Brown Beef: Heat olive oil in a large Dutch oven or heavy-bottomed pot over medium-high heat. Brown the beef in batches, ensuring not to overcrowd the pot. Cook until nicely seared on all sides, then remove and set aside.
Sauté Aromatics: Add chopped onion to the same pot and cook until softened, about 5-7 minutes. Stir in minced garlic and cook for another minute until fragrant.
Deglaze and Combine: Pour in the red wine (if using) and scrape up any browned bits from the bottom of the pot. Stir in the beef broth, tomato paste, Worcestershire sauce, dried thyme, and bay leaves. Bring to a simmer.

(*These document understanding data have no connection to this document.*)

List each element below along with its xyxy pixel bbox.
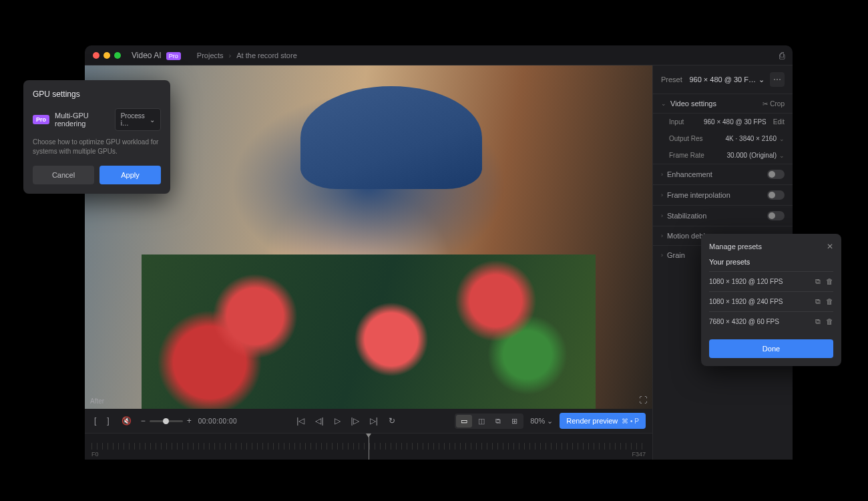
- enhancement-toggle[interactable]: [767, 170, 785, 179]
- breadcrumb: Projects › At the record store: [197, 51, 297, 59]
- chevron-right-icon: ›: [661, 212, 663, 219]
- preset-select[interactable]: 960 × 480 @ 30 F…: [689, 75, 765, 84]
- breadcrumb-current[interactable]: At the record store: [236, 51, 297, 59]
- frame-interpolation-section[interactable]: › Frame interpolation: [653, 184, 793, 205]
- timecode: 00:00:00:00: [198, 418, 237, 425]
- chevron-down-icon: ⌄: [661, 100, 666, 107]
- close-icon[interactable]: ✕: [827, 242, 833, 251]
- chevron-down-icon: [779, 152, 785, 159]
- minimize-window-icon[interactable]: [103, 52, 110, 59]
- breadcrumb-root[interactable]: Projects: [197, 51, 224, 59]
- done-button[interactable]: Done: [709, 339, 833, 358]
- breadcrumb-sep-icon: ›: [229, 51, 232, 59]
- app-name: Video AI: [132, 51, 161, 60]
- pro-badge: Pro: [33, 115, 49, 124]
- app-title: Video AI Pro: [132, 51, 181, 60]
- next-frame-icon[interactable]: |▷: [349, 415, 362, 427]
- your-presets-label: Your presets: [709, 258, 833, 266]
- copy-icon[interactable]: ⧉: [815, 297, 821, 306]
- multigpu-label: Multi-GPU rendering: [55, 112, 110, 128]
- copy-icon[interactable]: ⧉: [815, 277, 821, 286]
- chevron-down-icon: [779, 136, 785, 142]
- timeline-start-label: F0: [91, 451, 99, 458]
- view-single-icon[interactable]: ▭: [456, 415, 472, 428]
- preset-label: Preset: [661, 75, 682, 84]
- gpu-settings-modal: GPU settings Pro Multi-GPU rendering Pro…: [23, 80, 170, 194]
- play-icon[interactable]: ▷: [332, 415, 343, 427]
- gpu-process-select[interactable]: Process i…: [115, 108, 161, 131]
- preset-more-button[interactable]: ⋯: [770, 72, 785, 87]
- mark-out-icon[interactable]: ]: [104, 415, 112, 427]
- chevron-down-icon: [547, 417, 553, 425]
- apply-button[interactable]: Apply: [99, 166, 161, 184]
- cancel-button[interactable]: Cancel: [33, 166, 94, 184]
- pro-badge: Pro: [166, 52, 181, 60]
- timeline-end-label: F347: [632, 451, 646, 458]
- view-split-icon[interactable]: ◫: [473, 415, 489, 428]
- output-res-row[interactable]: Output Res 4K · 3840 × 2160: [653, 130, 793, 147]
- chevron-right-icon: ›: [661, 171, 663, 178]
- maximize-window-icon[interactable]: [114, 52, 121, 59]
- prev-frame-icon[interactable]: ◁|: [312, 415, 326, 427]
- skip-start-icon[interactable]: |◁: [294, 415, 307, 427]
- playhead-icon[interactable]: [369, 434, 369, 460]
- mark-in-icon[interactable]: [: [91, 415, 99, 427]
- export-icon[interactable]: ⎙: [779, 50, 785, 61]
- zoom-slider[interactable]: − +: [141, 416, 192, 426]
- video-settings-title: Video settings: [670, 100, 716, 108]
- chevron-down-icon: [758, 75, 765, 84]
- view-side-icon[interactable]: ⧉: [491, 415, 505, 428]
- stabilization-section[interactable]: › Stabilization: [653, 205, 793, 226]
- enhancement-section[interactable]: › Enhancement: [653, 164, 793, 184]
- preset-item: 7680 × 4320 @ 60 FPS ⧉ 🗑: [709, 311, 833, 331]
- close-window-icon[interactable]: [93, 52, 99, 59]
- crop-button[interactable]: ✂ Crop: [763, 100, 785, 108]
- delete-icon[interactable]: 🗑: [826, 277, 833, 286]
- frame-interpolation-toggle[interactable]: [767, 190, 785, 200]
- frame-rate-row[interactable]: Frame Rate 30.000 (Original): [653, 147, 793, 164]
- chevron-right-icon: ›: [661, 192, 663, 198]
- zoom-minus-icon[interactable]: −: [141, 416, 146, 426]
- timeline[interactable]: F0 F347: [85, 433, 652, 460]
- gpu-desc: Choose how to optimize GPU workload for …: [33, 138, 161, 156]
- manage-presets-popover: Manage presets ✕ Your presets 1080 × 192…: [701, 234, 841, 366]
- playbar: [ ] 🔇 − + 00:00:00:00 |◁ ◁| ▷ |▷ ▷| ↻: [85, 409, 652, 433]
- video-settings-header[interactable]: ⌄ Video settings ✂ Crop: [653, 94, 793, 114]
- titlebar: Video AI Pro Projects › At the record st…: [85, 45, 793, 65]
- app-window: Video AI Pro Projects › At the record st…: [85, 45, 793, 460]
- preview-after-label: After: [90, 397, 104, 405]
- render-preview-button[interactable]: Render preview ⌘ • P: [560, 413, 646, 429]
- window-controls: [93, 52, 121, 59]
- copy-icon[interactable]: ⧉: [815, 317, 821, 326]
- preset-item: 1080 × 1920 @ 120 FPS ⧉ 🗑: [709, 271, 833, 291]
- loop-icon[interactable]: ↻: [386, 415, 398, 427]
- chevron-right-icon: ›: [661, 232, 663, 239]
- zoom-percent-select[interactable]: 80%: [530, 417, 553, 426]
- chevron-right-icon: ›: [661, 252, 663, 259]
- fullscreen-icon[interactable]: ⛶: [639, 395, 647, 405]
- skip-end-icon[interactable]: ▷|: [367, 415, 381, 427]
- input-setting-row: Input 960 × 480 @ 30 FPS Edit: [653, 114, 793, 130]
- preset-row: Preset 960 × 480 @ 30 F… ⋯: [653, 65, 793, 94]
- input-edit-link[interactable]: Edit: [773, 118, 785, 126]
- delete-icon[interactable]: 🗑: [826, 317, 833, 326]
- chevron-down-icon: [150, 116, 155, 124]
- delete-icon[interactable]: 🗑: [826, 297, 833, 306]
- gpu-modal-title: GPU settings: [33, 90, 161, 99]
- mute-icon[interactable]: 🔇: [119, 415, 134, 427]
- stabilization-toggle[interactable]: [767, 211, 785, 220]
- view-mode-switcher: ▭ ◫ ⧉ ⊞: [455, 413, 523, 429]
- popover-title: Manage presets: [709, 242, 762, 251]
- zoom-plus-icon[interactable]: +: [187, 416, 192, 426]
- preset-item: 1080 × 1920 @ 240 FPS ⧉ 🗑: [709, 291, 833, 311]
- crop-icon: ✂: [763, 100, 768, 108]
- view-grid-icon[interactable]: ⊞: [507, 415, 522, 428]
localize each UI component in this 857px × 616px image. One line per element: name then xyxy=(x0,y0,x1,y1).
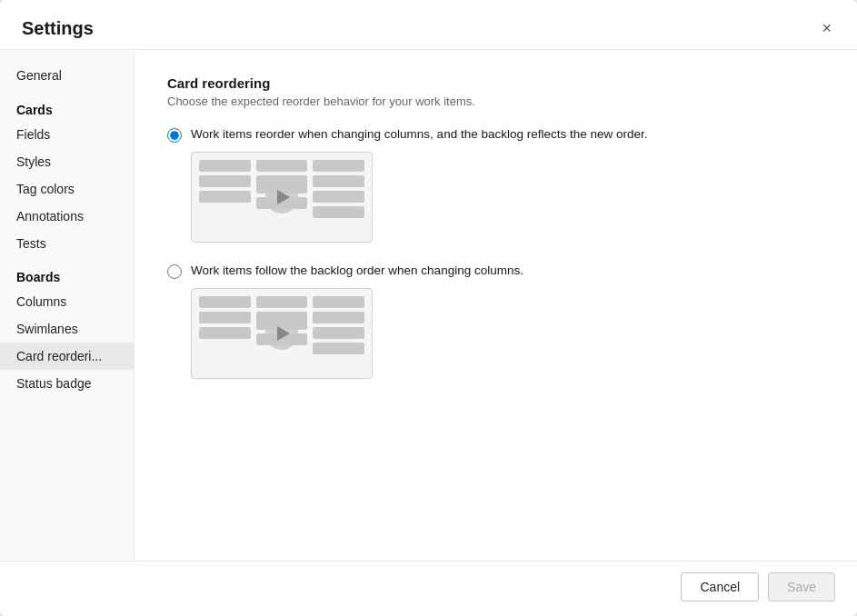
preview1-col3 xyxy=(313,160,364,218)
preview-card xyxy=(199,175,251,187)
dialog-body: General Cards Fields Styles Tag colors A… xyxy=(0,50,857,561)
sidebar-section-cards: Cards xyxy=(0,90,134,121)
preview2-col1 xyxy=(199,296,251,339)
option2-label[interactable]: Work items follow the backlog order when… xyxy=(191,263,523,277)
option2-radio[interactable] xyxy=(167,264,182,279)
option2-row: Work items follow the backlog order when… xyxy=(167,263,824,279)
preview-card xyxy=(313,327,364,339)
sidebar-item-fields[interactable]: Fields xyxy=(0,121,134,148)
preview-card xyxy=(256,296,308,308)
sidebar-section-boards: Boards xyxy=(0,257,134,288)
option1-preview xyxy=(191,152,373,243)
sidebar-item-card-reordering[interactable]: Card reorderi... xyxy=(0,343,134,370)
option1-row: Work items reorder when changing columns… xyxy=(167,126,824,143)
sidebar-item-columns[interactable]: Columns xyxy=(0,288,134,315)
play-icon-1 xyxy=(277,190,290,204)
preview-card xyxy=(199,296,251,308)
dialog-title: Settings xyxy=(22,18,94,39)
sidebar-item-general[interactable]: General xyxy=(0,61,134,90)
play-button-2[interactable] xyxy=(265,317,298,350)
preview-card xyxy=(313,312,364,323)
preview-card xyxy=(313,296,364,308)
preview-card xyxy=(313,160,364,172)
sidebar-item-swimlanes[interactable]: Swimlanes xyxy=(0,315,134,343)
save-button: Save xyxy=(768,572,835,601)
close-button[interactable]: × xyxy=(818,16,835,40)
settings-dialog: Settings × General Cards Fields Styles T… xyxy=(0,0,857,616)
main-content: Card reordering Choose the expected reor… xyxy=(135,50,857,561)
preview-card xyxy=(313,343,364,354)
option1-label[interactable]: Work items reorder when changing columns… xyxy=(191,126,648,141)
sidebar-item-tag-colors[interactable]: Tag colors xyxy=(0,175,134,203)
sidebar-item-annotations[interactable]: Annotations xyxy=(0,203,134,230)
preview-card xyxy=(199,327,251,339)
option1-radio[interactable] xyxy=(167,128,182,143)
sidebar-item-styles[interactable]: Styles xyxy=(0,148,134,175)
cancel-button[interactable]: Cancel xyxy=(681,572,759,601)
dialog-footer: Cancel Save xyxy=(0,561,857,616)
preview-card xyxy=(313,206,364,218)
preview-card xyxy=(313,191,364,203)
sidebar-item-tests[interactable]: Tests xyxy=(0,230,134,257)
preview-card xyxy=(199,160,251,172)
option2-preview xyxy=(191,288,373,379)
sidebar-item-status-badge[interactable]: Status badge xyxy=(0,370,134,397)
dialog-header: Settings × xyxy=(0,0,857,50)
section-title: Card reordering xyxy=(167,75,824,91)
preview-card xyxy=(199,191,251,203)
preview-card xyxy=(256,160,308,172)
play-button-1[interactable] xyxy=(265,181,298,214)
preview1-col1 xyxy=(199,160,251,203)
play-icon-2 xyxy=(277,326,290,341)
preview-card xyxy=(313,175,364,187)
preview-card xyxy=(199,312,251,323)
preview2-col3 xyxy=(313,296,364,354)
section-desc: Choose the expected reorder behavior for… xyxy=(167,94,824,108)
sidebar: General Cards Fields Styles Tag colors A… xyxy=(0,50,135,561)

Slow Cook: Transfer the browned beef and the liquid mixture from the pot to your slow cooker. Add the potatoes, carrots, and celery. Stir gently to combine. Cover and cook on low for 7-8 hours or on high for 3-4 hours, or until the beef is fork-tender.
Thicken (Optional): If you prefer a thicker stew, combine cornstarch and cold water in a small bowl to create a slurry. Stir the slurry into the stew during the last 30 minutes of cooking. Cook until the stew has thickened to your desired consistency.
Serve: Remove the bay leaves before serving. Garnish with fresh chopped parsley. Serve hot with crusty bread or over mashed potatoes.